Moving back and forth between Afghanistan and California, and spanning almost 40 years, the story begins in Afghanistan in the tranquil 1960s. Our protagonist Amir is a child in Kabul. The most important people in his life are Baba and Hassan. Father Baba is a wealthy Pashtun merchant, a larger-than-life figure, fretting over his bookish weakling of a son (the mother died giving birth); Hassan is his sweet-natured playmate, son of their servant Ali and a Hazara. Pashtuns have always dominated and ridiculed Hazaras, so Amir can’t help teasing Hassan, even though the Hazara staunchly defends him against neighborhood bullies like the “sociopath” Assef. The day, in 1975, when 12-year-old Amir wins the annual kite-fighting tournament is the best and worst of his young life. He bonds with Baba at last but deserts Hassan when the latter is raped by Assef. And it gets worse. With the still-loyal Hassan a constant reminder of his guilt, Amir makes life impossible for him and Ali, ultimately forcing them to leave town. Fast forward to the Russian occupation, flight to America, life in the Afghan exile community in the Bay Area.

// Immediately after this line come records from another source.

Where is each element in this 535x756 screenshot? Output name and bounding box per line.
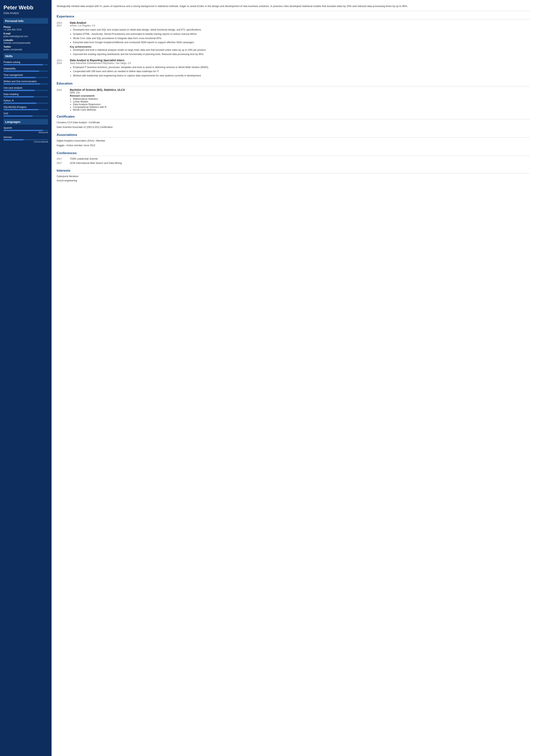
- interest-item: Cyberpunk literature: [57, 174, 530, 178]
- skill-item: Use-case analysis: [4, 87, 48, 91]
- interests-section: Interests Cyberpunk literatureSound engi…: [57, 169, 530, 183]
- skills-header: Skills: [4, 53, 48, 59]
- education-section: Education 2013 Bachelor of Science (BS),…: [57, 82, 530, 111]
- skills-list: Problem-solving Adaptability Time manage…: [4, 61, 48, 117]
- contact-item: Phone+1-299-456-7878: [4, 26, 48, 31]
- experience-list: 2014 -2017 Data Analyst mPyre, Los Angel…: [57, 21, 530, 78]
- certificate-item: Data Scientist Associate v2 (DECA-DS) Ce…: [57, 125, 530, 129]
- associations-header: Associations: [57, 133, 530, 138]
- summary-text: Strategically-minded data analyst with 5…: [57, 4, 530, 11]
- certificates-section: Certificates Cloudera CCA Data Analyst—C…: [57, 115, 530, 129]
- contact-item: E-mailpeter.webb@gmail.com: [4, 32, 48, 38]
- certificates-list: Cloudera CCA Data Analyst—CertificateDat…: [57, 120, 530, 129]
- skill-item: Time management: [4, 74, 48, 78]
- experience-entry: 2014 -2017 Data Analyst mPyre, Los Angel…: [57, 21, 530, 57]
- job-title: Data Analyst: [4, 12, 48, 14]
- interests-header: Interests: [57, 169, 530, 174]
- certificates-header: Certificates: [57, 115, 530, 119]
- contact-list: Phone+1-299-456-7878E-mailpeter.webb@gma…: [4, 26, 48, 51]
- conferences-list: 2017TDWI Leadership Summit2017ACM Intern…: [57, 157, 530, 165]
- conferences-header: Conferences: [57, 151, 530, 156]
- contact-item: Twittertwitter.com/pwebb: [4, 45, 48, 51]
- association-item: Digital Analytics Association (DAA)—Memb…: [57, 138, 530, 143]
- personal-info-header: Personal Info: [4, 18, 48, 24]
- skill-item: Problem-solving: [4, 61, 48, 65]
- conference-item: 2017TDWI Leadership Summit: [57, 157, 530, 161]
- certificate-item: Cloudera CCA Data Analyst—Certificate: [57, 120, 530, 125]
- contact-item: LinkedInlinkedin.com/in/peterwebb: [4, 39, 48, 44]
- languages-header: Languages: [4, 119, 48, 124]
- experience-entry: 2013 -2014 Data Analyst & Reporting Spec…: [57, 59, 530, 78]
- conferences-section: Conferences 2017TDWI Leadership Summit20…: [57, 151, 530, 165]
- association-item: Kaggle—Active member since 2012: [57, 143, 530, 148]
- language-item: German Conversational: [4, 136, 48, 143]
- skill-item: SQL/MySQL/Postgres: [4, 106, 48, 110]
- skill-item: Data modeling: [4, 93, 48, 97]
- experience-section: Experience 2014 -2017 Data Analyst mPyre…: [57, 14, 530, 78]
- skill-item: Python, R: [4, 99, 48, 104]
- skill-item: Adaptability: [4, 67, 48, 72]
- skill-item: Written and Oral communication: [4, 80, 48, 85]
- sidebar: Peter Webb Data Analyst Personal Info Ph…: [0, 0, 51, 756]
- languages-list: Spanish Advanced German Conversational: [4, 126, 48, 143]
- education-header: Education: [57, 82, 530, 86]
- associations-list: Digital Analytics Association (DAA)—Memb…: [57, 138, 530, 148]
- main-content: Strategically-minded data analyst with 5…: [51, 0, 535, 756]
- candidate-name: Peter Webb: [4, 5, 48, 11]
- experience-header: Experience: [57, 14, 530, 19]
- interests-list: Cyberpunk literatureSound engineering: [57, 174, 530, 183]
- associations-section: Associations Digital Analytics Associati…: [57, 133, 530, 148]
- education-list: 2013 Bachelor of Science (BS), Statistic…: [57, 88, 530, 111]
- interest-item: Sound engineering: [57, 178, 530, 183]
- language-item: Spanish Advanced: [4, 126, 48, 134]
- conference-item: 2017ACM International Web Search and Dat…: [57, 161, 530, 165]
- skill-item: SAS: [4, 112, 48, 117]
- education-entry: 2013 Bachelor of Science (BS), Statistic…: [57, 88, 530, 111]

Amir becomes a writer and marries a beautiful Afghan; Baba dies of cancer. Then, in 2001, the past comes roaring back. Rahim, Baba’s old business partner who knows all about Amir’s transgressions, calls from Pakistan. Hassan has been executed by the Taliban; his son, Sohrab, must be rescued. Will Amir wipe the slate clean? So he returns to the hell of Taliban-ruled Afghanistan and reclaims Sohrab from a Taliban leader (none other than Assef) after a terrifying showdown. Amir brings the traumatized child back to California and a bittersweet ending.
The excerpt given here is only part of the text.